Recombinant Bovine Troponin T, fast skeletal muscle (Tnnt3), comes from E. coli production and appears as a full-length mature protein covering amino acids 2 to 271. The protein carries a 10xHis tag at the N-terminus and a Myc tag at the C-terminus for purification and detection purposes. This recombinant protein achieves a purity level exceeding 85%, as confirmed through SDS-PAGE analysis, which makes it suitable for various research applications.
Troponin T forms part of the troponin complex and plays a crucial role in muscle contraction regulation through its binding to tropomyosin. Fast skeletal muscle fibers contain this protein, and it appears vital for the calcium-mediated signaling pathway that controls muscle contraction and relaxation. Research into muscle physiology and related disorders likely depends on understanding how Troponin T interacts and functions.
Potential Applications
Note: The applications listed below are based on what we know about this protein's biological functions, published research, and experience from experts in the field. However, we haven't fully tested all of these applications ourselves yet. We'd recommend running some preliminary tests first to make sure they work for your specific research goals.

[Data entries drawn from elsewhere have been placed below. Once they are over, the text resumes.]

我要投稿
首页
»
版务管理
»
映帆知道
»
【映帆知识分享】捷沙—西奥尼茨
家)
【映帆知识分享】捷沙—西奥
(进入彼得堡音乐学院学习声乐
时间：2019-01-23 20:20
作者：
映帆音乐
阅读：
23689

Based on the provided information, recombinant bovine Troponin T (Tnnt3) is produced in an E. coli expression system as the full-length mature protein (2-271aa) with both N-terminal 10xHis and C-terminal Myc tags. Troponin T is a complex structural muscle protein that requires specific folding and proper interaction domains for its biological function in calcium-dependent muscle contraction regulation. E. coli expression systems often struggle with correct folding of eukaryotic structural proteins that require specific post-translational modifications or chaperone assistance. The dual tagging system, particularly the large tags at both termini, may significantly interfere with the protein's native conformation and functional domains. No validation data (e.g., complex formation assays, circular dichroism) are provided. Therefore, the protein's folding and bioactivity cannot be confirmed and are likely compromised.

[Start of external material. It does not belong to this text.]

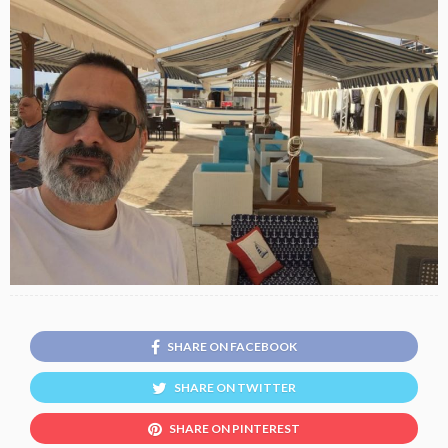
SHARE ON FACEBOOK
SHARE ON TWITTER
SHARE ON PINTEREST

This E. coli-expressed dual-tagged Tnnt3 is unsuitable for functional studies involving troponin complex formation or muscle contraction mechanisms due to the high probability of improper folding and tag interference. Antibody development can proceed with the understanding that resulting antibodies may have limited utility for conformational epitope recognition. The high purity and full-length sequence provide comprehensive epitope coverage for generating Tnnt3-specific antibodies. However, antibodies produced against misfolded protein may not optimally recognize native troponin T in physiological contexts, particularly for conformation-dependent epitopes. The tags provide additional epitopes that could be advantageous for detection, but may also lead to tag-specific antibodies. For reliable Tnnt3 research, alternative expression systems such as eukaryotic hosts (e.g., insect or mammalian cells) that better support proper folding of muscle proteins should be considered, or commercially validated native troponin complexes should be used as benchmarks.